● **Problem details**:
Pictures stay out; everything else in the records is to be copied exactly.

+===+

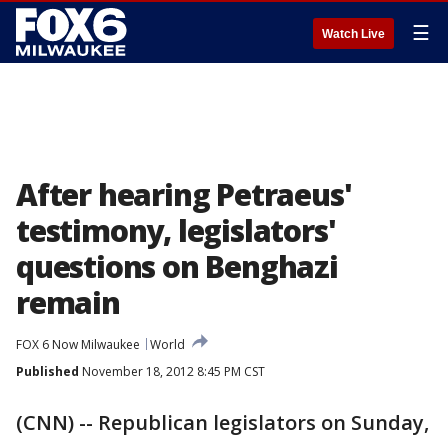
☰
Watch Live
After hearing Petraeus'
testimony, legislators'
questions on Benghazi
remain
FOX 6 Now Milwaukee
World
Published
November 18, 2012 8:45 PM CST
(CNN) -- Republican legislators on Sunday,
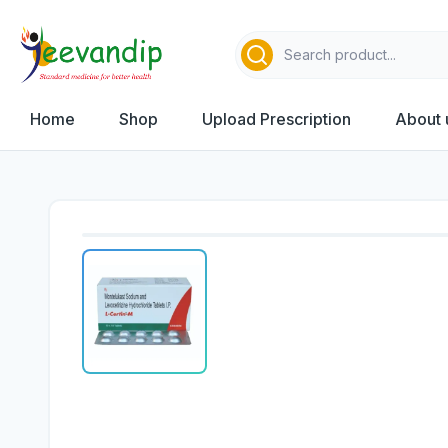
Home
Shop
Upload Prescription
About 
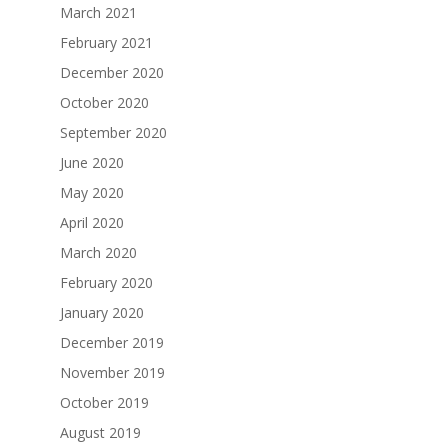
March 2021
February 2021
December 2020
October 2020
September 2020
June 2020
May 2020
April 2020
March 2020
February 2020
January 2020
December 2019
November 2019
October 2019
August 2019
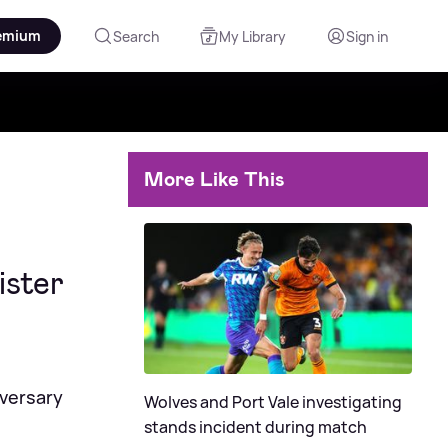
emium
Search
My Library
Sign in
More Like This
ister
iversary
Wolves and Port Vale investigating
stands incident during match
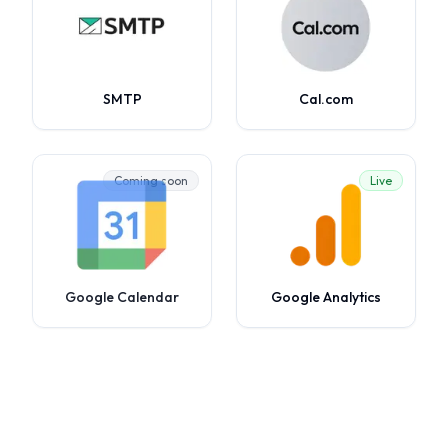
SMTP
Cal.com
Coming soon
Live
Google Calendar
Google Analytics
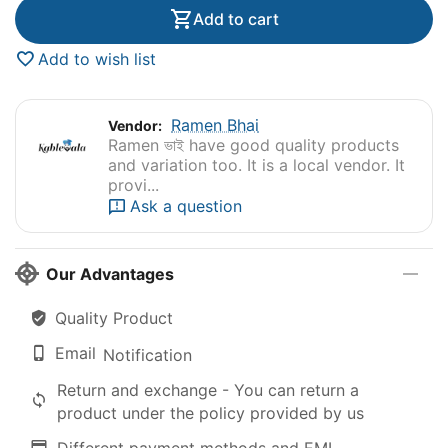
Add to cart
Add to wish list
Ramen Bhai
Vendor:
Ramen ভাই have good quality products
and variation too. It is a local vendor. It
provi...
Ask a question
Our Advantages
Quality Product
Email
Notification
Return and exchange - You can return a
product under the policy provided by us
Different payment methods and EMI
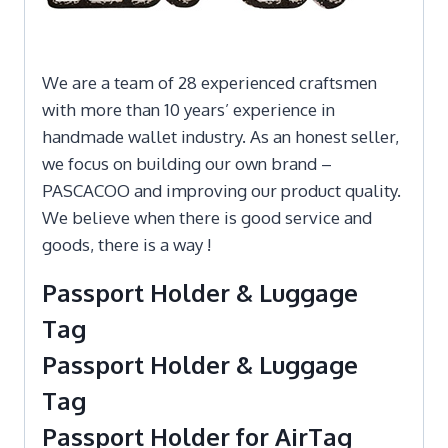
We are a team of 28 experienced craftsmen
with more than 10 years’ experience in
handmade wallet industry. As an honest seller,
we focus on building our own brand –
PASCACOO and improving our product quality.
We believe when there is good service and
goods, there is a way !
Passport Holder & Luggage
Tag
Passport Holder & Luggage
Tag
Passport Holder for AirTag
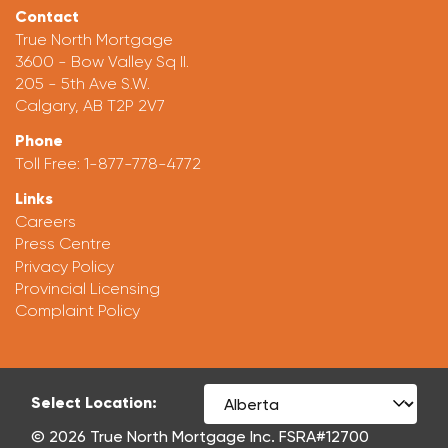
Contact
True North Mortgage
3600 - Bow Valley Sq II.
205 - 5th Ave S.W.
Calgary, AB T2P 2V7
Phone
Toll Free:
1-877-778-4772
Links
Careers
Press Centre
Privacy Policy
Provincial Licensing
Complaint Policy
Select Location:
© 2026 True North Mortgage Inc. FSRA#12700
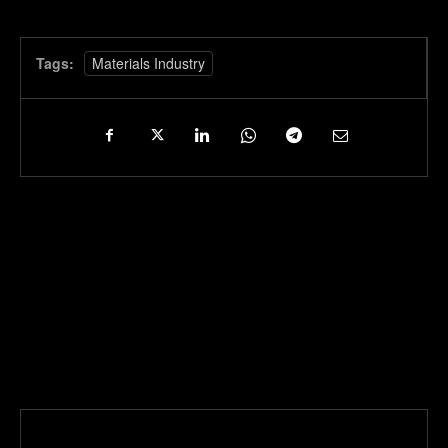
Tags:
Materials Industry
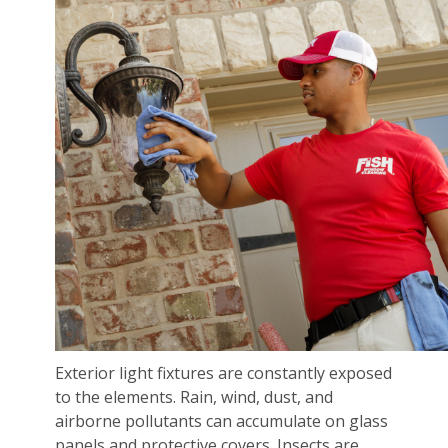
Exterior light fixtures are constantly exposed
to the elements. Rain, wind, dust, and
airborne pollutants can accumulate on glass
panels and protective covers. Insects are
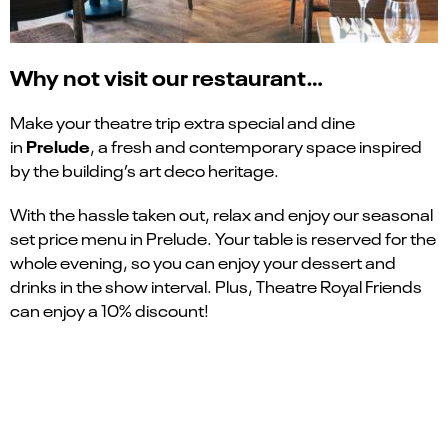
Why not visit our restaurant…
Make your theatre trip extra special and dine
Prelude
in
, a fresh and contemporary space inspired
by the building’s art deco heritage.
With the hassle taken out, relax and enjoy our seasonal
set price menu in Prelude. Your table is reserved for the
whole evening, so you can enjoy your dessert and
drinks in the show interval. Plus, Theatre Royal Friends
can enjoy a 10% discount!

+===+

● **Answer space**:
☰
Watch Live
After hearing Petraeus'
testimony, legislators'
questions on Benghazi
remain
FOX 6 Now Milwaukee
World
Published
November 18, 2012 8:45 PM CST
(CNN) -- Republican legislators on Sunday,
Home
Shop
Upload Prescription
About 
March 2021
February 2021
December 2020
October 2020
September 2020
June 2020
May 2020
April 2020
March 2020
February 2020
January 2020
December 2019
November 2019
October 2019
August 2019
emium
Search
My Library
Sign in
More Like This
ister
iversary
Wolves and Port Vale investigating
stands incident during match
SMTP
Cal.com
Coming soon
Live
Google Calendar
Google Analytics
Add to cart
Add to wish list
Ramen Bhai
Vendor:
Ramen ভাই have good quality products
and variation too. It is a local vendor. It
provi...
Ask a question
Our Advantages
Quality Product
Email
Notification
Return and exchange - You can return a
product under the policy provided by us
Different payment methods and EMI
We are a team of 28 experienced craftsmen
with more than 10 years’ experience in
handmade wallet industry. As an honest seller,
we focus on building our own brand –
PASCACOO and improving our product quality.
We believe when there is good service and
goods, there is a way !
Passport Holder & Luggage
Tag
Passport Holder & Luggage
Tag
Passport Holder for AirTag
Contact
True North Mortgage
3600 - Bow Valley Sq II.
205 - 5th Ave S.W.
Calgary, AB T2P 2V7
Phone
Toll Free:
1-877-778-4772
Links
Careers
Press Centre
Privacy Policy
Provincial Licensing
Complaint Policy
Select Location:
© 2026 True North Mortgage Inc. FSRA#12700
Tags:
Materials Industry
Exterior light fixtures are constantly exposed
to the elements. Rain, wind, dust, and
airborne pollutants can accumulate on glass
panels and protective covers. Insects are
Why not visit our restaurant…
Make your theatre trip extra special and dine
Prelude
in
, a fresh and contemporary space inspired
by the building’s art deco heritage.
With the hassle taken out, relax and enjoy our seasonal
set price menu in Prelude. Your table is reserved for the
whole evening, so you can enjoy your dessert and
drinks in the show interval. Plus, Theatre Royal Friends
can enjoy a 10% discount!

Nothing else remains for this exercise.